Se considerassimo unicamente l’ambito pubblicitario, la realizzazione di spot lunghi in cui far stare comodamente un jingle sarebbe troppo dispendiosa per le aziende. Tra l’altro questo è uno dei motivi per cui Carosello è stato chiuso nel 1977.

Interattività dei media

Se prima gli spettatori televisivi percepivano le pubblicità stesse come parte dell’intrattenimento, oggi non è più così e tutti noi ci stufiamo molto facilmente: basta pensare al bottone “Salta l’annuncio” che compare dopo pochi secondi dall’inizio dei video su Youtube. Il potenziale cliente freme in attesa di premere il pulsante (gioia pura quando arriva, no?) e il tempo che rimane non è sufficiente per un motivetto.

Perché oggi si usa altro?

Oltre all’incompatibilità dei jingle con il sistema mediatico odierno, il punto focale di cui le aziende si sono accorte è la loro mancanza di efficacia comunicativa, di marketing, e di branding. I principali difetti che hanno causato il passaggio dai jingle alle pratiche di audio branding sono tre:

Limitatezza

I jingle si sono sempre basati sulle parole del messaggio pubblicitario, quindi sulla singola campagna e non sul brand, pertanto non hanno mai contribuito a costruire una brand identity, ma erano volti solamente alla vendita di un singolo prodotto. Non accrescevano il valore del marchio ed era difficile individuarne un utilizzo al di là della pubblicità televisiva. Allo stesso modo, soprattutto per i jingle che insistevano solamente sul nome del prodotto, si aveva una ridotta possibilità di trasmettere la personalità del brand e di allargarne il raggio di azione.

Unidirezionalità

I jingle erano tutti allegri, sempre. Ma perché? Da un lato mancavano gli studi relativi ai comportamenti della mente umana che oggi abbiamo e su cui l’audio branding si basa; dall’altro il messaggio era focalizzato solo alla vendita del prodotto e quindi aveva bisogno di trasmettere un mood felice al consumatore per indurlo all’acquisto. Ma l’audio branding non è solo legato all’acquisto, quindi non deve necessariamente essere allegro, ma può abbracciare tutto lo spettro delle emozioni umane a seconda dei valori che quel brand vuole comunicare.

Mancanza di novità

L’utilizzo di musiche già note, come visto in questo articolo oggi annulla gli effetti di brand recall e tende a concentrare l’attenzione dell’ascoltatore sulla musica in sé e non sul messaggio pubblicitario.

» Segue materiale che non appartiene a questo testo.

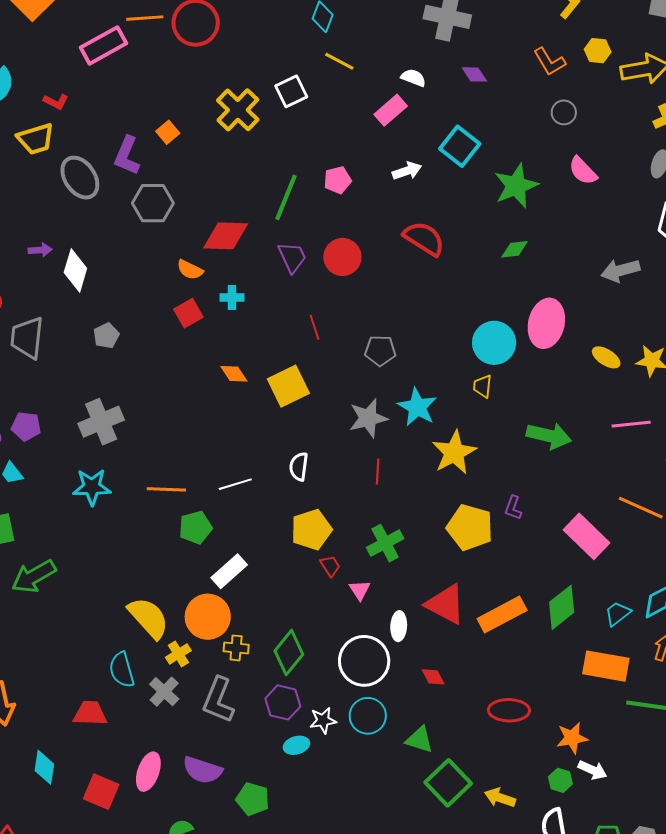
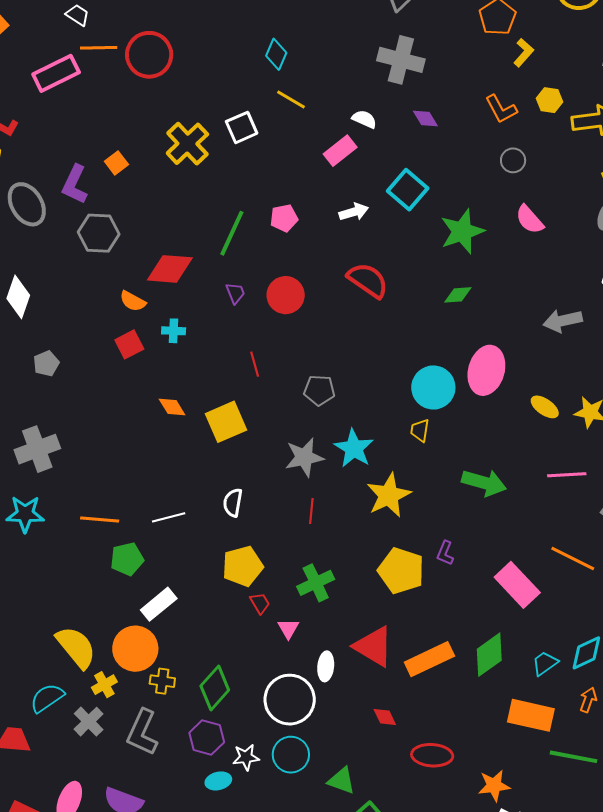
purple trapezoid: (292, 257) -> (235, 293), size x0.7
cyan semicircle: (122, 670) -> (47, 698), turned 69
red diamond: (433, 677) -> (385, 717), moved

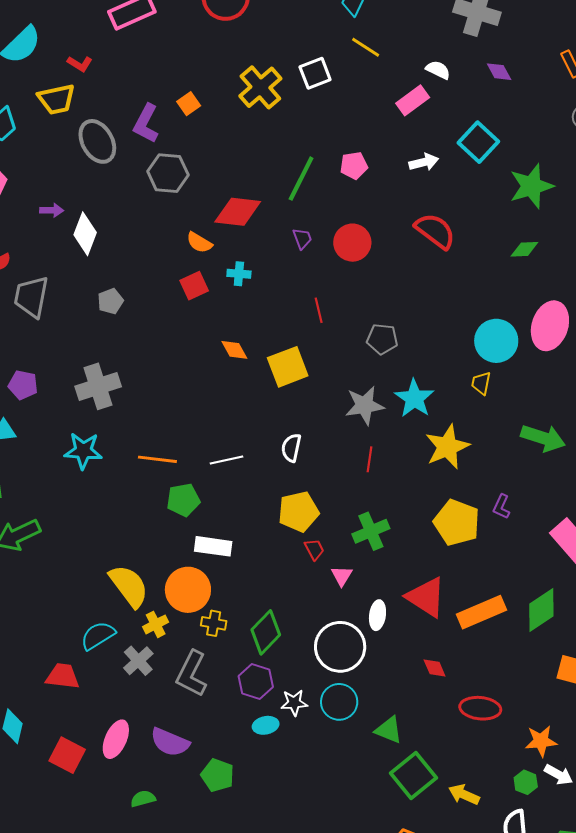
white rectangle: (159, 604) -> (213, 546), turned 45

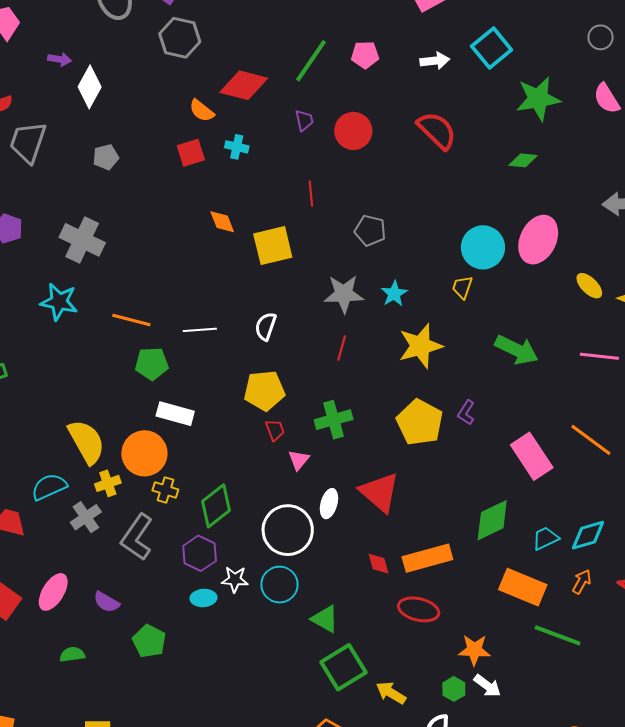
gray cross: (98, 386) -> (82, 240), turned 36
cyan star: (414, 398) -> (394, 294), size x0.7
orange rectangle: (481, 612) -> (427, 558), moved
purple semicircle: (170, 742) -> (106, 602), size x0.7

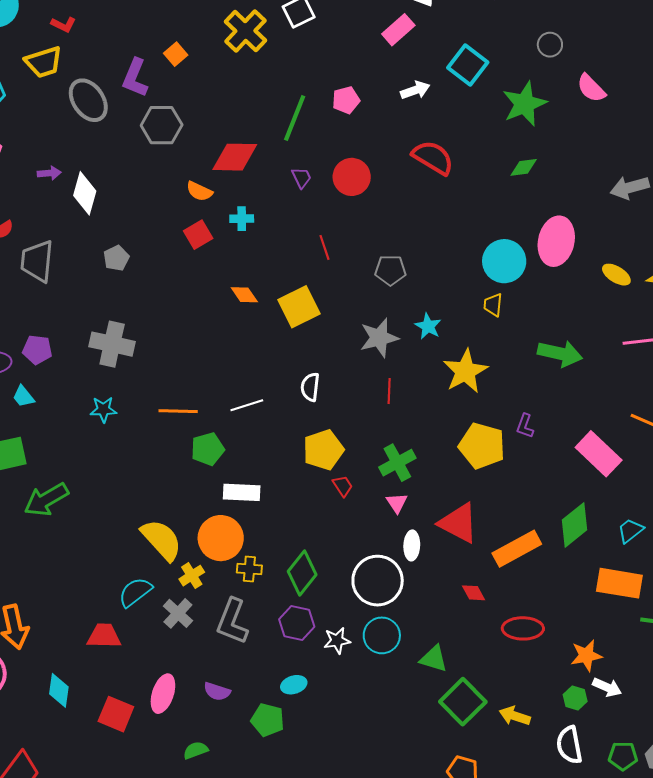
gray circle: (601, 37) -> (550, 45), moved
cyan star: (59, 302) -> (103, 410), size x0.7
pink triangle: (299, 460) -> (397, 503), moved
orange rectangle: (427, 558) -> (517, 549), moved
cyan ellipse: (203, 598) -> (294, 685), moved

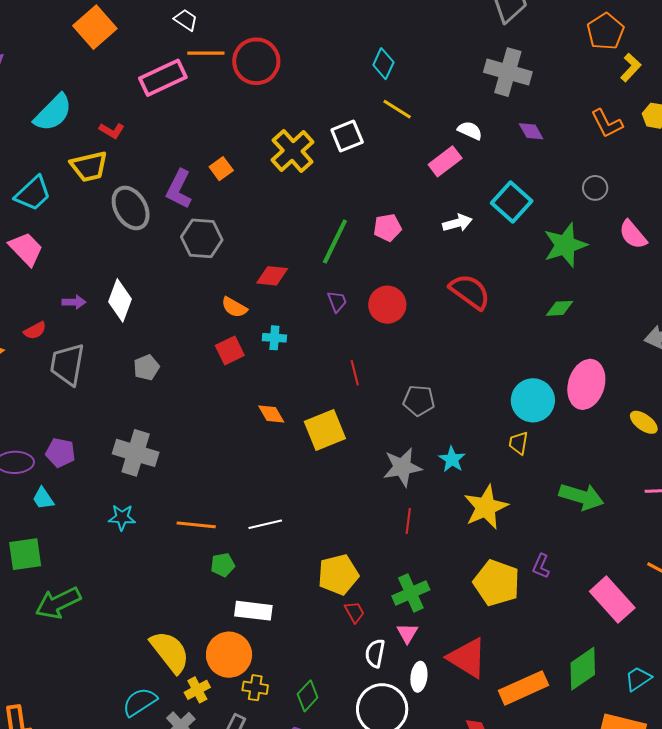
red diamond: (235, 157) -> (272, 276), size x0.7
purple arrow: (49, 173) -> (74, 302), moved
white semicircle: (310, 387) -> (375, 653), moved
green pentagon: (208, 449) -> (223, 565), size x0.7
green diamond: (302, 573) -> (308, 696), size x0.7

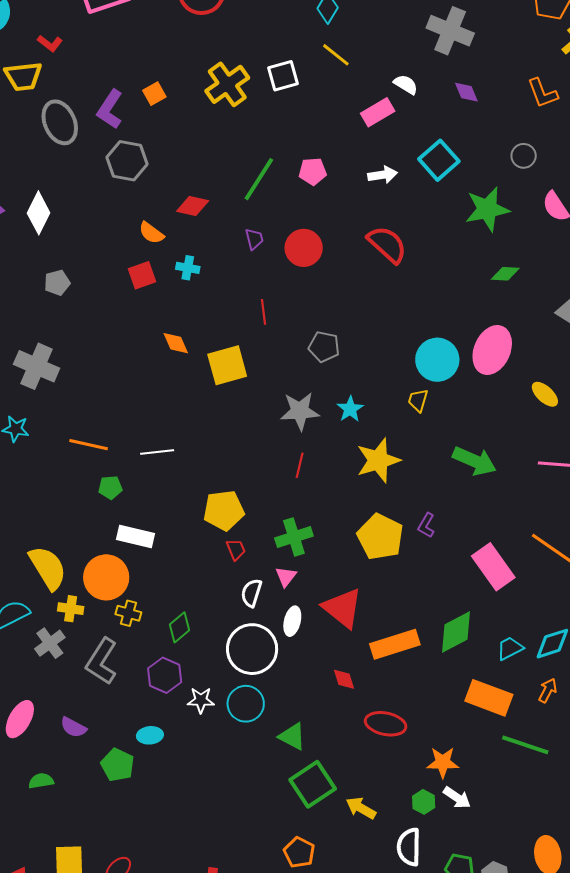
green diamond: (560, 308) -> (505, 274), moved
yellow cross: (197, 690) -> (71, 609), turned 30

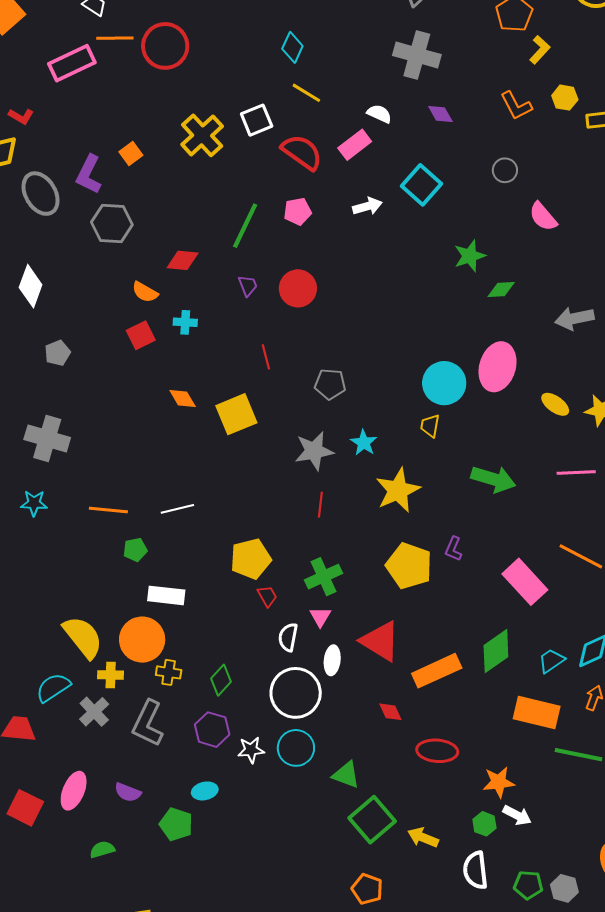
green star: (487, 209) -> (470, 256), moved, size x0.7
red semicircle: (387, 244) -> (302, 152), moved

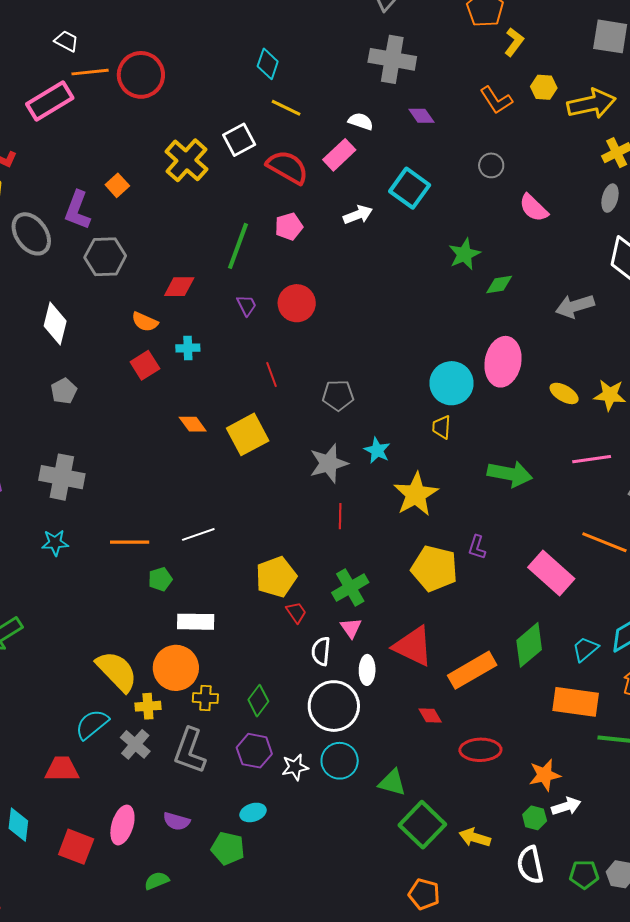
white diamond: (31, 286) -> (55, 323), moved
white arrow: (517, 815) -> (566, 806), turned -40

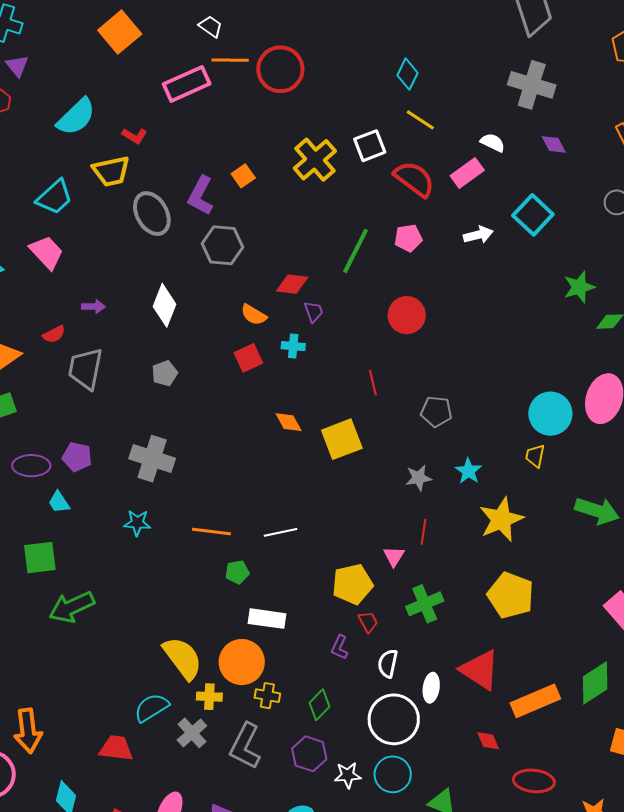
purple trapezoid: (246, 305) -> (314, 312), moved
gray star: (329, 463) -> (419, 478), size x0.7
purple L-shape: (477, 547) -> (339, 647), moved
pink triangle: (351, 628) -> (394, 556), moved

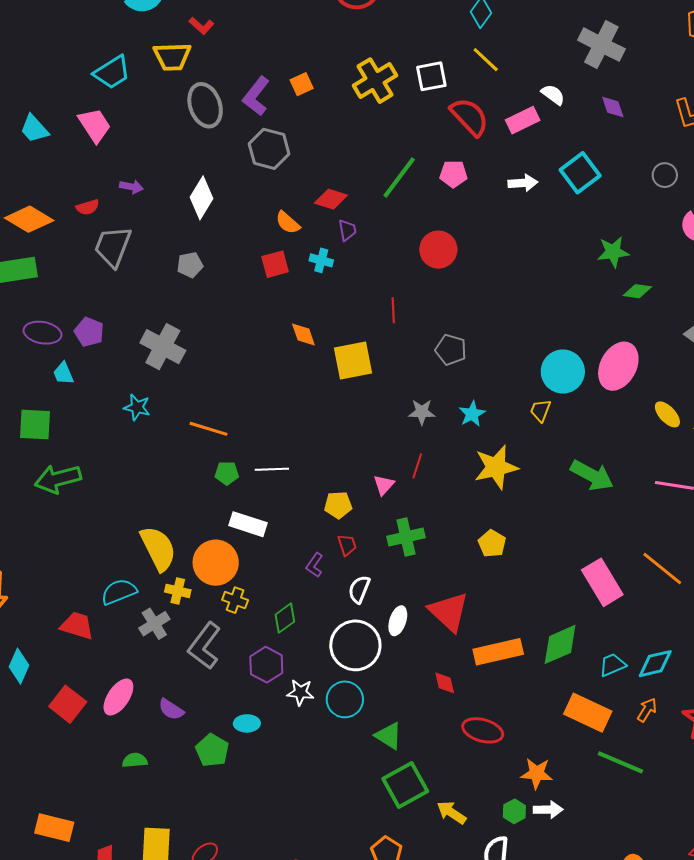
white line: (280, 532) -> (272, 469), moved
yellow pentagon: (352, 584) -> (338, 505), size x0.7
yellow pentagon: (511, 595) -> (492, 544), size x0.6

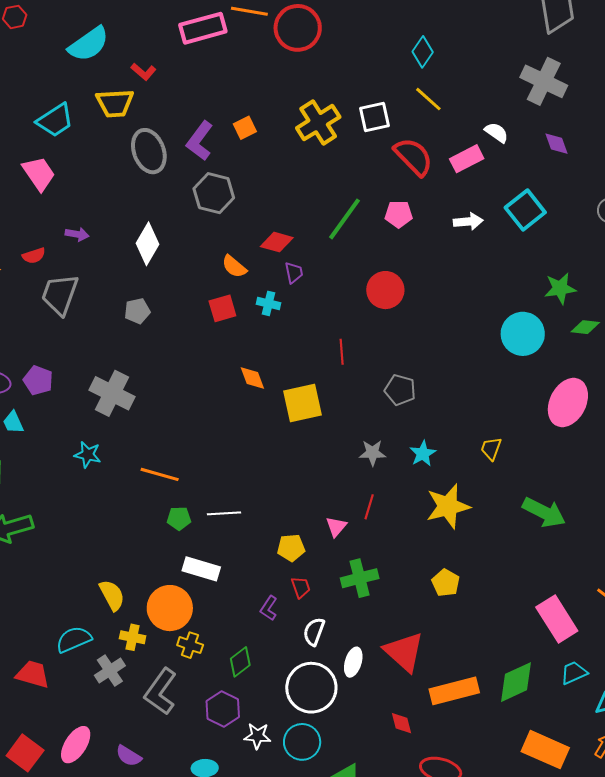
cyan circle: (563, 372) -> (523, 334), moved
yellow semicircle: (158, 548) -> (112, 595), size x0.7
cyan trapezoid: (613, 665) -> (574, 673), moved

Insomma, oggi bisogna ammettere che l’era dei jingle è giunta alla sua definitiva conclusione e che la generazione Y (di cui faccio parte) sarà probabilmente l’ultima ad avere in testa le pubblicità televisive della propria infanzia. Ma sarà anche l’ultima ad averne nostalgia e a saperne ridere. Cosa succederebbe se attorno a un tavolo all’improvviso uno di noi si alzasse e cominciasse a cantare: ooottantanove?